Work to complete - Would you please give the entries again word for word, with no images in your copy?

:: Dataset extract ::

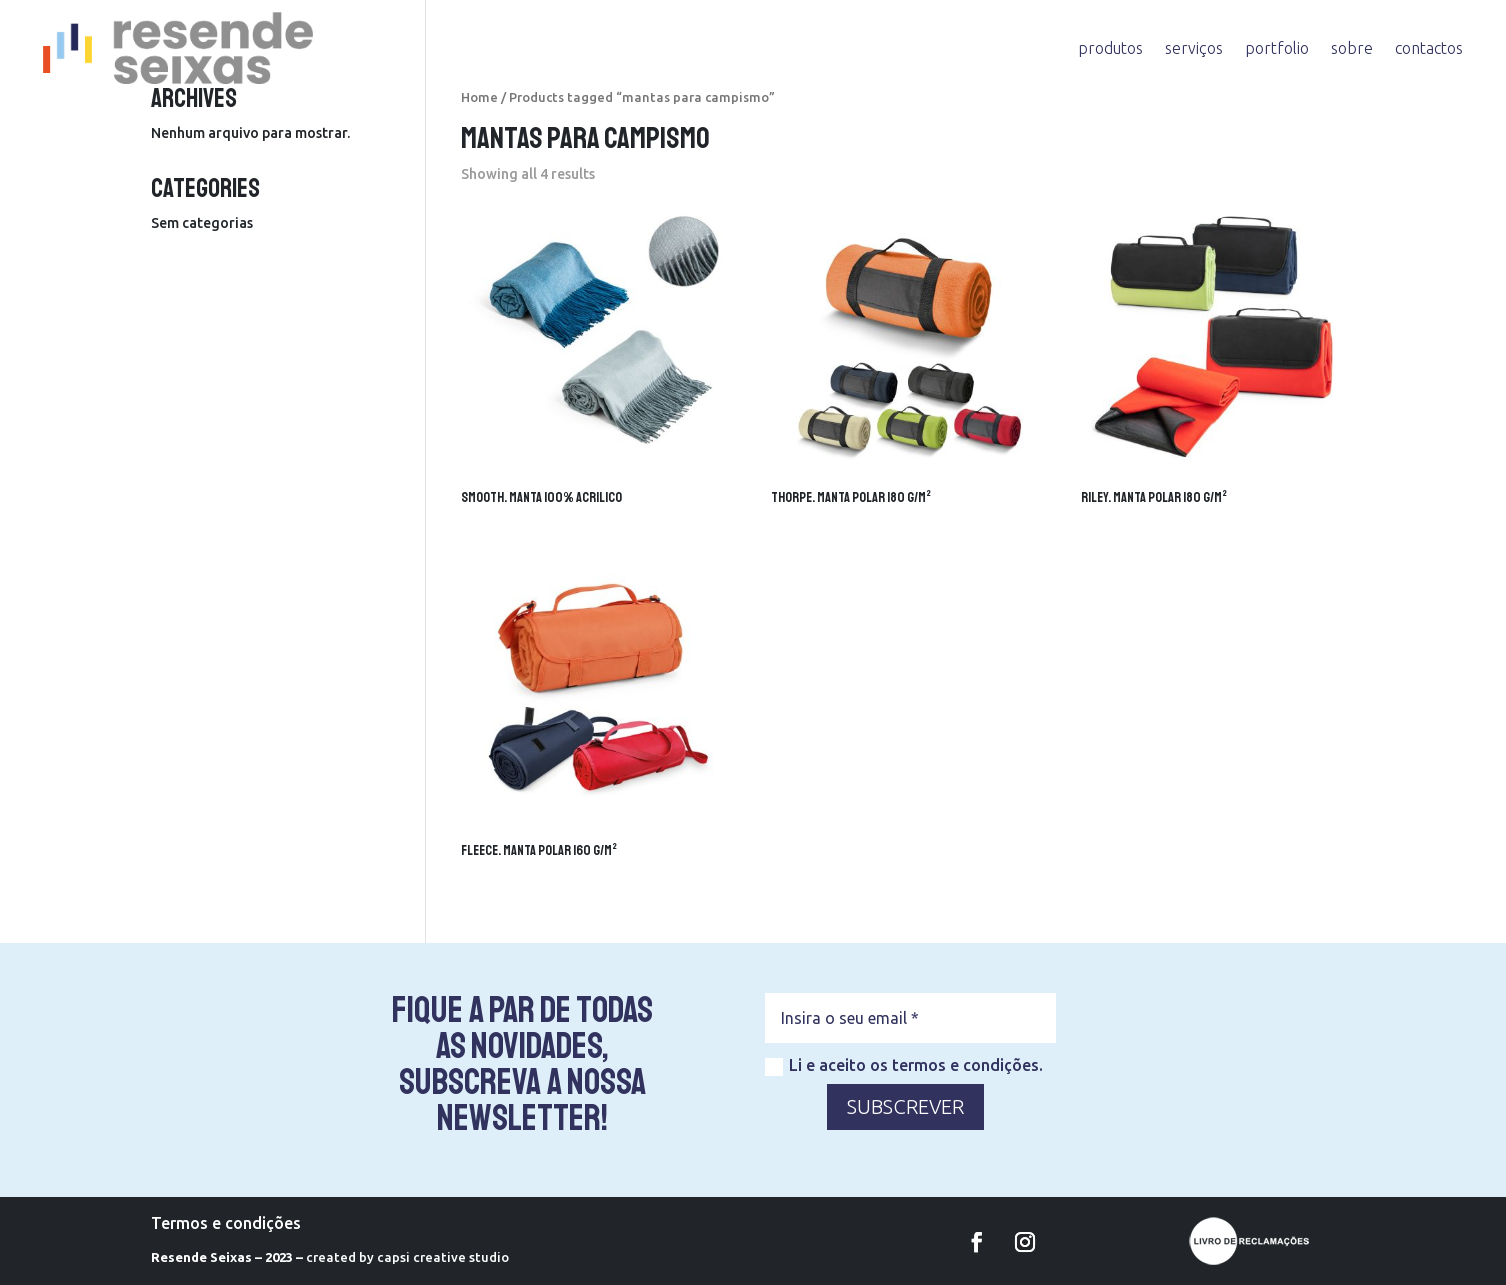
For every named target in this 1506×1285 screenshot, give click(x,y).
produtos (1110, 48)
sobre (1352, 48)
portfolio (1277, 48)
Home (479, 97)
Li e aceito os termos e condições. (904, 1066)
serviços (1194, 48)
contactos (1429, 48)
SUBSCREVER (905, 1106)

:::

Result of this task -
For every named target in this 1506×1285 screenshot, give click(x,y).
produtos (1110, 48)
sobre (1352, 48)
portfolio (1277, 48)
Home (479, 97)
Li e aceito os termos e condições. (904, 1066)
serviços (1194, 48)
contactos (1429, 48)
SUBSCREVER (905, 1106)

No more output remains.